About AFI Directing Workshop for Women

The Program

The AFI Directing Workshop for Women (DWW) is the longest-running program dedicated to supporting women and nonbinary narrative directors.

Committed to providing opportunities for marginalized voices, DWW annually mentors up to eight filmmakers through the production cycle of a short film, providing hands-on instruction with classes led by industry experts. All completed projects will be showcased the following year.

Filmmakers will work towards completing either a short narrative project intended to play at film festivals and acquire distribution deals, or a proof-of-concept intended to sell a television series or feature film.
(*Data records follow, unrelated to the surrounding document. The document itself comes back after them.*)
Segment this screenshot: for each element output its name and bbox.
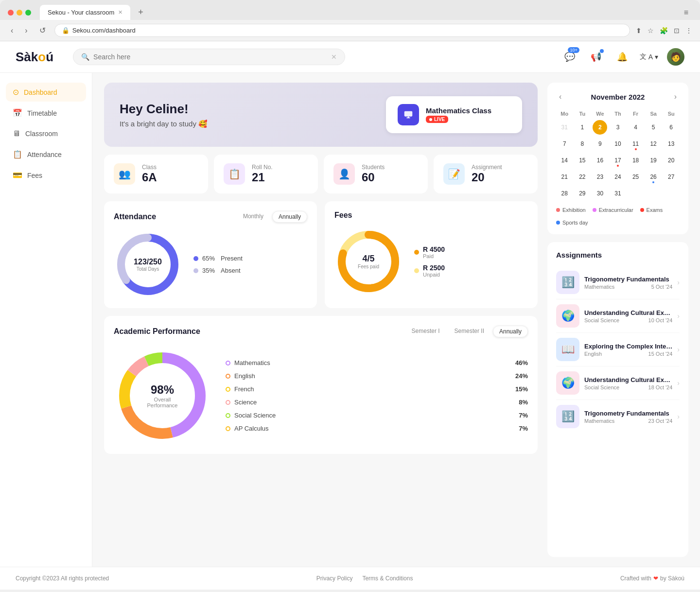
cal-day-29[interactable]: 29 bbox=[575, 186, 590, 201]
live-class-card[interactable]: Mathematics Class LIVE bbox=[386, 96, 522, 133]
assignment-item-1[interactable]: 🔢 Trigonometry Fundamentals Mathematics … bbox=[556, 266, 680, 299]
dashboard-icon: ⊙ bbox=[13, 87, 19, 97]
cal-day-23[interactable]: 23 bbox=[593, 170, 607, 184]
absent-pct: 35% bbox=[202, 267, 215, 274]
stat-value-assignment: 20 bbox=[472, 171, 502, 184]
cal-day-11[interactable]: 11 bbox=[629, 137, 643, 151]
tab-monthly[interactable]: Monthly bbox=[237, 211, 269, 223]
sidebar-item-dashboard[interactable]: ⊙ Dashboard bbox=[6, 83, 86, 102]
cal-day-31[interactable]: 31 bbox=[611, 186, 625, 201]
exams-dot bbox=[640, 208, 644, 212]
assignment-item-3[interactable]: 📖 Exploring the Complex Interplay Englis… bbox=[556, 333, 680, 366]
cal-day-25[interactable]: 25 bbox=[629, 170, 643, 184]
refresh-button[interactable]: ↺ bbox=[36, 25, 49, 36]
performance-header: Academic Performance Semester I Semester… bbox=[114, 326, 528, 337]
cal-day-12[interactable]: 12 bbox=[646, 137, 661, 151]
tab-annually-perf[interactable]: Annually bbox=[493, 326, 528, 337]
cal-day-16[interactable]: 16 bbox=[593, 153, 607, 168]
back-button[interactable]: ‹ bbox=[8, 25, 16, 36]
cal-day-31-prev[interactable]: 31 bbox=[557, 120, 572, 135]
user-avatar[interactable]: 🧑 bbox=[667, 48, 684, 66]
cal-day-17[interactable]: 17 bbox=[611, 153, 625, 168]
assignment-subject-2: Social Science bbox=[584, 317, 619, 323]
assignment-date-3: 15 Oct '24 bbox=[648, 351, 673, 357]
notifications-button[interactable]: 📢 bbox=[587, 48, 605, 66]
rollno-icon: 📋 bbox=[224, 163, 245, 185]
cal-header-su: Su bbox=[663, 109, 680, 119]
cal-day-7[interactable]: 7 bbox=[557, 137, 572, 151]
assignment-info-2: Understanding Cultural Exch... Social Sc… bbox=[584, 309, 672, 323]
tab-annually[interactable]: Annually bbox=[272, 211, 307, 223]
cal-day-22[interactable]: 22 bbox=[575, 170, 590, 184]
assignment-item-5[interactable]: 🔢 Trigonometry Fundamentals Mathematics … bbox=[556, 400, 680, 433]
calendar-next-button[interactable]: › bbox=[671, 91, 680, 102]
forward-button[interactable]: › bbox=[22, 25, 30, 36]
extracurricular-dot bbox=[593, 208, 596, 212]
paid-amount: R 4500 bbox=[423, 245, 445, 253]
close-button[interactable] bbox=[8, 10, 14, 16]
assignment-item-2[interactable]: 🌍 Understanding Cultural Exch... Social … bbox=[556, 299, 680, 333]
legend-absent: 35% Absent bbox=[193, 267, 243, 274]
minimize-button[interactable] bbox=[17, 10, 22, 16]
cal-day-4[interactable]: 4 bbox=[629, 120, 643, 135]
new-tab-button[interactable]: + bbox=[134, 5, 147, 19]
calendar-prev-button[interactable]: ‹ bbox=[556, 91, 564, 102]
cal-day-27[interactable]: 27 bbox=[664, 170, 679, 184]
privacy-policy-link[interactable]: Privacy Policy bbox=[316, 575, 353, 582]
sidebar-item-timetable[interactable]: 📅 Timetable bbox=[6, 104, 86, 122]
cal-day-1[interactable]: 1 bbox=[575, 120, 590, 135]
tab-semester2[interactable]: Semester II bbox=[449, 326, 490, 337]
cal-day-19[interactable]: 19 bbox=[646, 153, 661, 168]
search-clear-icon[interactable]: ✕ bbox=[331, 53, 337, 61]
tab-semester1[interactable]: Semester I bbox=[406, 326, 446, 337]
bell-button[interactable]: 🔔 bbox=[613, 48, 631, 66]
cal-day-24[interactable]: 24 bbox=[611, 170, 625, 184]
language-button[interactable]: 文 A ▾ bbox=[640, 52, 658, 61]
live-badge: LIVE bbox=[426, 116, 448, 123]
logo-text2: ú bbox=[46, 50, 53, 64]
live-class-info: Mathematics Class LIVE bbox=[426, 106, 510, 123]
sidebar-label-classroom: Classroom bbox=[25, 130, 58, 138]
browser-tab[interactable]: Sekou - Your classroom ✕ bbox=[40, 5, 130, 20]
greeting-heading: Hey Celine! bbox=[120, 102, 208, 117]
cal-day-13[interactable]: 13 bbox=[664, 137, 679, 151]
fullscreen-button[interactable] bbox=[25, 10, 31, 16]
url-bar[interactable]: 🔒 Sekou.com/dashboard bbox=[54, 24, 630, 37]
sidebar-item-attendance[interactable]: 📋 Attendance bbox=[6, 145, 86, 164]
cal-day-3[interactable]: 3 bbox=[611, 120, 625, 135]
cal-day-18[interactable]: 18 bbox=[629, 153, 643, 168]
cal-day-10[interactable]: 10 bbox=[611, 137, 625, 151]
sidebar-item-classroom[interactable]: 🖥 Classroom bbox=[6, 124, 86, 143]
cal-day-30[interactable]: 30 bbox=[593, 186, 607, 201]
search-input[interactable] bbox=[93, 53, 327, 61]
logo-text: Sàk bbox=[16, 50, 38, 64]
terms-link[interactable]: Terms & Conditions bbox=[362, 575, 413, 582]
cal-day-28[interactable]: 28 bbox=[557, 186, 572, 201]
cal-day-26[interactable]: 26 bbox=[646, 170, 661, 184]
calendar-grid: Mo Tu We Th Fr Sa Su 31 1 2 3 4 5 bbox=[556, 109, 680, 201]
cal-day-8[interactable]: 8 bbox=[575, 137, 590, 151]
cal-day-9[interactable]: 9 bbox=[593, 137, 607, 151]
stat-card-assignment: 📝 Assignment 20 bbox=[434, 155, 538, 193]
search-bar[interactable]: 🔍 ✕ bbox=[73, 49, 345, 65]
chat-button[interactable]: 💬 10+ bbox=[561, 48, 578, 66]
extensions-icon[interactable]: 🧩 bbox=[660, 27, 668, 35]
cal-day-14[interactable]: 14 bbox=[557, 153, 572, 168]
menu-icon[interactable]: ⋮ bbox=[685, 27, 692, 35]
assignment-item-4[interactable]: 🌍 Understanding Cultural Exch... Social … bbox=[556, 366, 680, 400]
traffic-lights bbox=[8, 10, 31, 16]
more-tabs-icon[interactable]: ≡ bbox=[680, 6, 692, 19]
heart-icon: ❤ bbox=[653, 575, 658, 582]
share-icon[interactable]: ⬆ bbox=[636, 27, 642, 35]
cal-day-20[interactable]: 20 bbox=[664, 153, 679, 168]
cal-day-21[interactable]: 21 bbox=[557, 170, 572, 184]
bookmark-icon[interactable]: ☆ bbox=[648, 27, 654, 35]
cal-day-6[interactable]: 6 bbox=[664, 120, 679, 135]
cal-day-5[interactable]: 5 bbox=[646, 120, 661, 135]
sidebar-item-fees[interactable]: 💳 Fees bbox=[6, 166, 86, 185]
cal-day-15[interactable]: 15 bbox=[575, 153, 590, 168]
tab-close-icon[interactable]: ✕ bbox=[118, 9, 122, 16]
cal-day-2[interactable]: 2 bbox=[593, 120, 607, 135]
fees-card-header: Fees bbox=[334, 211, 528, 220]
split-view-icon[interactable]: ⊡ bbox=[674, 27, 680, 35]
OCTOBER-NOVEMBER Interviews: Applicants go through two rounds of interviews.
DECEMBER Notification: Participants are notified of their acceptance.
JANUARY–MAY Screenplay, Fundraising and Production Mentorship: Over the course of four months, filmmakers will participate in virtual workshop classes, which include a thorough orientation of the program, development of their screenplays and classes on fundraising and production. Additionally, if restrictions permit, there will be an in-person,  1-2 week hands-on intensive in May. Participants must complete fundraising by the start of the Intensive.
JUNE Pre-Production: Participants have approximately four weeks from the end of the May Intensive until the first production begins shooting.
JULY Production: Participants have three days to shoot their short film. AFI may provide grip, electric and camera packages if available.
AUGUST Editorial: Projects must picture lock within 30 days. AFI’s editing facilities may be available for the participant’s use. All final projects must be no longer than 10 minutes, including credits.
SEPTEMBER–OCTOBER Post-Production: Participants work to finish their films guided by the DWW staff and a list of assigned deliverables.
NOVEMBER Delivery & Industry Workshop Weekend: Once fully delivered, if restrictions allow, each participant may premiere their film on campus and will be eligible to participate in the annual DWW Showcase*. To wrap up their time in the program, participants will convene for a final virtual workshop weekend designed to help them make the most of their completed projects, build their careers and perfect their pitches.

*The details of the DWW Showcase to be determined and aligned with current health and safety restrictions.


The DWW is deeply committed to providing an equitable, safe space for all its participants. We seek out a diverse range of filmmakers and past classes have reflected this goal. As a result, participants will be in close collaboration with filmmakers from many different backgrounds. All filmmakers are required to sign the DWW Code of Conduct and to contribute positively to the community.


The DWW is first and foremost an educational program. Participants must come ready to learn, accept feedback and take instruction. The DWW is founded on the belief that all directors can improve and that doing so is an essential part of achieving gender parity in the film industry.

The curriculum includes both virtual instruction and hands-on education in the art and craft of visual storytelling. The curriculum is taught by film and television professionals working at top levels within the industry, as well as experienced faculty from the AFI Conservatory. Past DWW faculty can be found here. Participants will learn the foundations of filmmaking, as well as skills specific to Episodic and Short Film specializations (ie: Running a Television Show, Film Festivals & Distribution).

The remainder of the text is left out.